WHAT IS NEEDED ->
Below are records to repeat exactly; do not include any pictures.

DATA FOR REVIEW ->
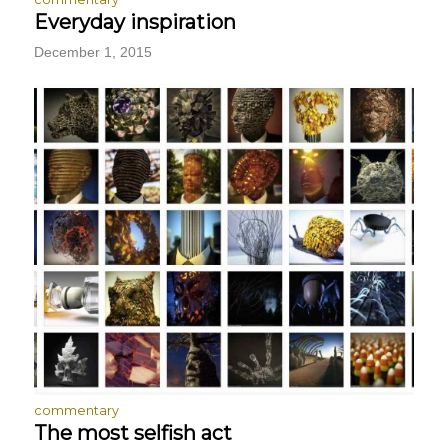
Everyday inspiration
December 1, 2015
commentary
The most selfish act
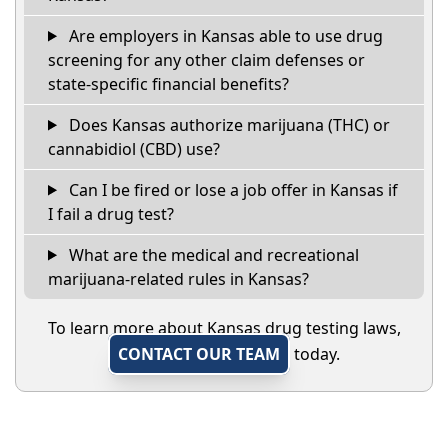
Are employers in Kansas able to use drug
screening for any other claim defenses or
state-specific financial benefits?
Does Kansas authorize marijuana (THC) or
cannabidiol (CBD) use?
Can I be fired or lose a job offer in Kansas if
I fail a drug test?
What are the medical and recreational
marijuana-related rules in Kansas?
To learn more about Kansas drug testing laws,
CONTACT OUR TEAM
today.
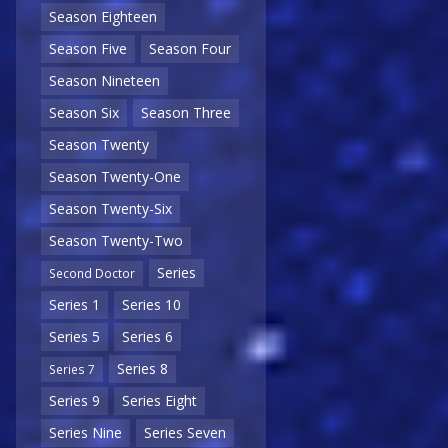
Season Eighteen
Season Five
Season Four
Season Nineteen
Season Six
Season Three
Season Twenty
Season Twenty-One
Season Twenty-Six
Season Twenty-Two
Series
Second Doctor
Series 1
Series 10
Series 5
Series 6
Series 8
Series 7
Series 9
Series Eight
Series Nine
Series Seven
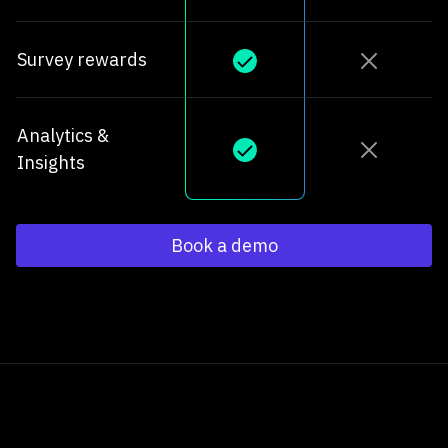
Survey rewards
Analytics &
Insights
Book a demo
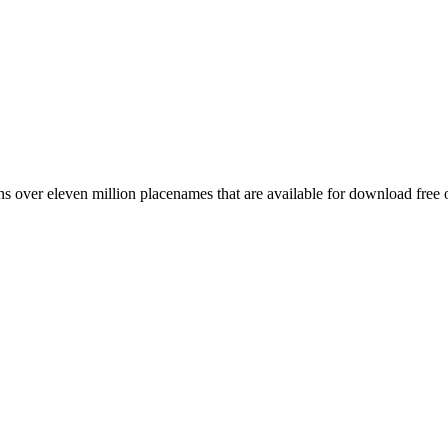
 over eleven million placenames that are available for download free 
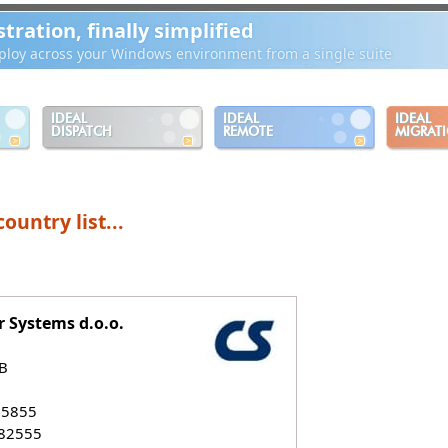
ration, finally simplified
loy across your Windows environment from a single suite
IDEAL
IDEAL
IDEAL
DISPATCH
REMOTE
MIGRAT
ountry list...
 Systems d.o.o.
B
55855
882555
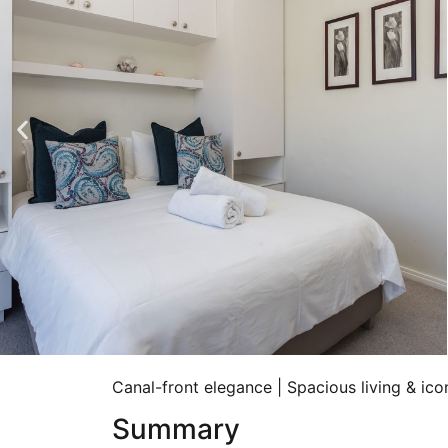
Canal-front elegance | Spacious living & ic
Summary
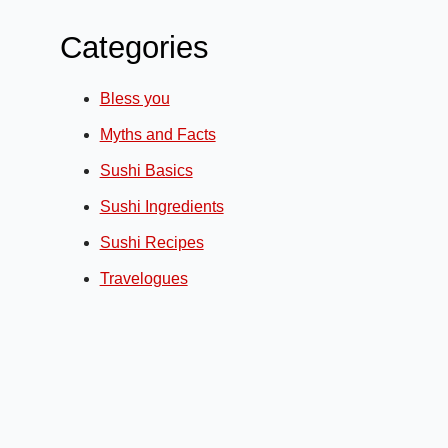
Categories
Bless you
Myths and Facts
Sushi Basics
Sushi Ingredients
Sushi Recipes
Travelogues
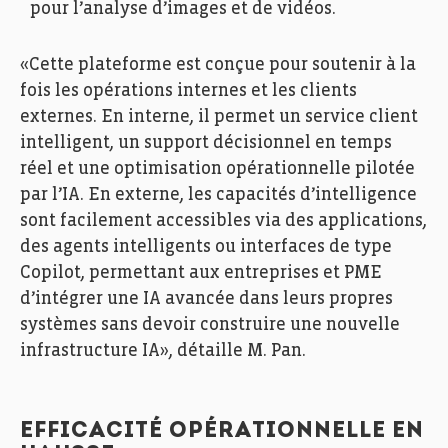
pour l’analyse d’images et de vidéos.
«Cette plateforme est conçue pour soutenir à la
fois les opérations internes et les clients
externes. En interne, il permet un service client
intelligent, un support décisionnel en temps
réel et une optimisation opérationnelle pilotée
par l’IA. En externe, les capacités d’intelligence
sont facilement accessibles via des applications,
des agents intelligents ou interfaces de type
Copilot, permettant aux entreprises et PME
d’intégrer une IA avancée dans leurs propres
systèmes sans devoir construire une nouvelle
infrastructure IA», détaille M. Pan.
EFFICACITÉ OPÉRATIONNELLE EN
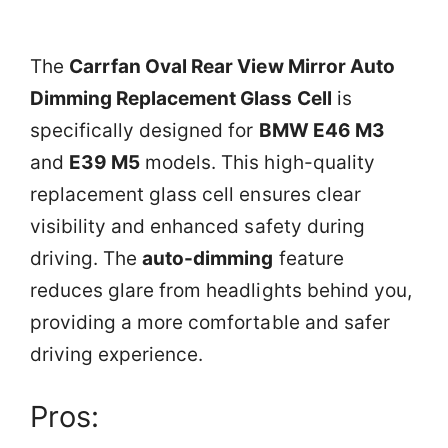
The
Carrfan Oval Rear View Mirror Auto
Dimming Replacement Glass Cell
is
specifically designed for
BMW E46 M3
and
E39 M5
models. This high-quality
replacement glass cell ensures clear
visibility and enhanced safety during
driving. The
auto-dimming
feature
reduces glare from headlights behind you,
providing a more comfortable and safer
driving experience.
Pros:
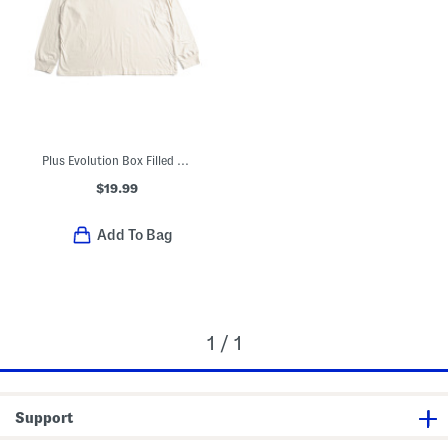
Plus Evolution Box Filled Logo Long Sleeve Tee
$19.99
Add To Bag
1 / 1
Support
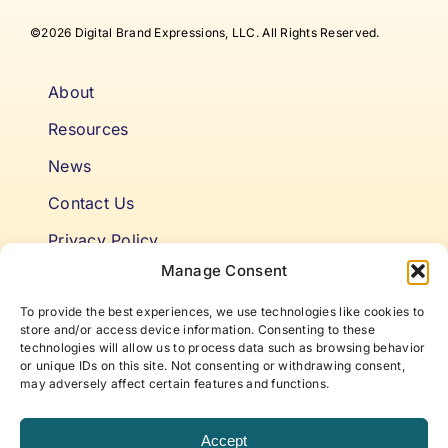
©2026 Digital Brand Expressions, LLC. All Rights Reserved.
About
Resources
News
Contact Us
Privacy Policy
Manage Consent
Cookie Policy
To provide the best experiences, we use technologies like cookies to
Terms & Conditions
store and/or access device information. Consenting to these
technologies will allow us to process data such as browsing behavior
or unique IDs on this site. Not consenting or withdrawing consent,
Niki’s Notes For Accelerating
may adversely affect certain features and functions.
Self Awareness
Accept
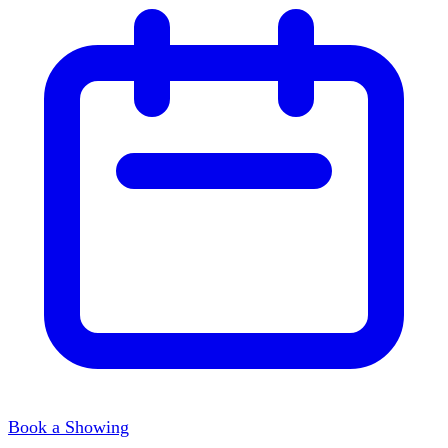
Book a Showing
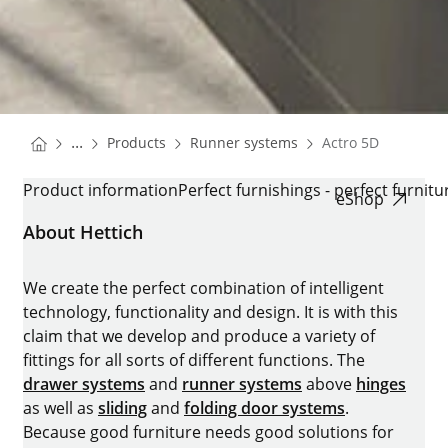
You are here:
Homepage
Homepage
...
Products
Runner systems
Actro 5D
Homepage
ACTRO 5D
Product information
Perfect furnishings - perfect furnitu
eShop
About Hettich
We create the perfect combination of intelligent
technology, functionality and design. It is with this
claim that we develop and produce a variety of
fittings for all sorts of different functions. The
drawer systems
and
runner systems
above
hinges
as well as
sliding
and
folding door systems
.
Because good furniture needs good solutions for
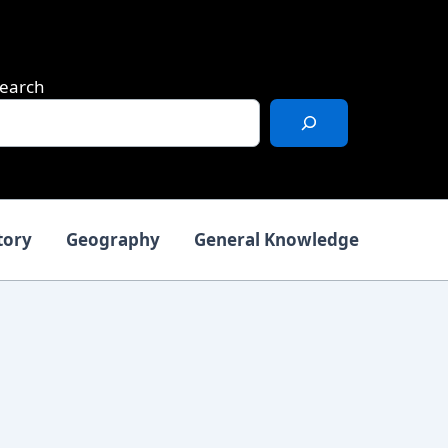
earch
tory
Geography
General Knowledge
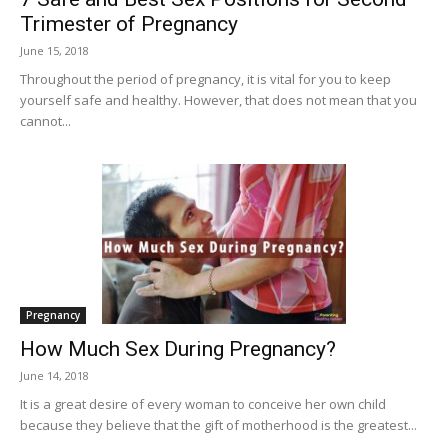
Trimester of Pregnancy
June 15, 2018
Throughout the period of pregnancy, it is vital for you to keep
yourself safe and healthy. However, that does not mean that you
cannot...
Pregnancy
How Much Sex During Pregnancy?
June 14, 2018
It is a great desire of every woman to conceive her own child
because they believe that the gift of motherhood is the greatest...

WORKED SOLUTION ->
Everyday inspiration
December 1, 2015
commentary
The most selfish act
Are employers in Kansas able to use drug
screening for any other claim defenses or
state-specific financial benefits?
Does Kansas authorize marijuana (THC) or
cannabidiol (CBD) use?
Can I be fired or lose a job offer in Kansas if
I fail a drug test?
What are the medical and recreational
marijuana-related rules in Kansas?
To learn more about Kansas drug testing laws,
CONTACT OUR TEAM
today.
Season Eighteen
Season Five
Season Four
Season Nineteen
Season Six
Season Three
Season Twenty
Season Twenty-One
Season Twenty-Six
Season Twenty-Two
Series
Second Doctor
Series 1
Series 10
Series 5
Series 6
Series 8
Series 7
Series 9
Series Eight
Series Nine
Series Seven
Survey rewards
Analytics &
Insights
Book a demo
 over eleven million placenames that are available for download free 
ration, finally simplified
loy across your Windows environment from a single suite
IDEAL
IDEAL
IDEAL
DISPATCH
REMOTE
MIGRAT
ountry list...
 Systems d.o.o.
B
55855
882555
Canal-front elegance | Spacious living & ic
Summary
Categories
Bless you
Myths and Facts
Sushi Basics
Sushi Ingredients
Sushi Recipes
Travelogues
pour l’analyse d’images et de vidéos.
«Cette plateforme est conçue pour soutenir à la
fois les opérations internes et les clients
externes. En interne, il permet un service client
intelligent, un support décisionnel en temps
réel et une optimisation opérationnelle pilotée
par l’IA. En externe, les capacités d’intelligence
sont facilement accessibles via des applications,
des agents intelligents ou interfaces de type
Copilot, permettant aux entreprises et PME
d’intégrer une IA avancée dans leurs propres
systèmes sans devoir construire une nouvelle
infrastructure IA», détaille M. Pan.
EFFICACITÉ OPÉRATIONNELLE EN
The
Carrfan Oval Rear View Mirror Auto
Dimming Replacement Glass Cell
is
specifically designed for
BMW E46 M3
and
E39 M5
models. This high-quality
replacement glass cell ensures clear
visibility and enhanced safety during
driving. The
auto-dimming
feature
reduces glare from headlights behind you,
providing a more comfortable and safer
driving experience.
Pros:
Plus Evolution Box Filled Logo Long Sleeve Tee
$19.99
Add To Bag
1 / 1
Support
©2026 Digital Brand Expressions, LLC. All Rights Reserved.
About
Resources
News
Contact Us
Privacy Policy
Manage Consent
Cookie Policy
To provide the best experiences, we use technologies like cookies to
Terms & Conditions
store and/or access device information. Consenting to these
technologies will allow us to process data such as browsing behavior
or unique IDs on this site. Not consenting or withdrawing consent,
Niki’s Notes For Accelerating
may adversely affect certain features and functions.
Self Awareness
Accept
Book a Showing
You are here:
Homepage
Homepage
...
Products
Runner systems
Actro 5D
Homepage
ACTRO 5D
Product information
Perfect furnishings - perfect furnitu
eShop
About Hettich
We create the perfect combination of intelligent
technology, functionality and design. It is with this
claim that we develop and produce a variety of
fittings for all sorts of different functions. The
drawer systems
and
runner systems
above
hinges
as well as
sliding
and
folding door systems
.
Because good furniture needs good solutions for
earch
tory
Geography
General Knowledge
Trimester of Pregnancy
June 15, 2018
Throughout the period of pregnancy, it is vital for you to keep
yourself safe and healthy. However, that does not mean that you
cannot...
Pregnancy
How Much Sex During Pregnancy?
June 14, 2018
It is a great desire of every woman to conceive her own child
because they believe that the gift of motherhood is the greatest...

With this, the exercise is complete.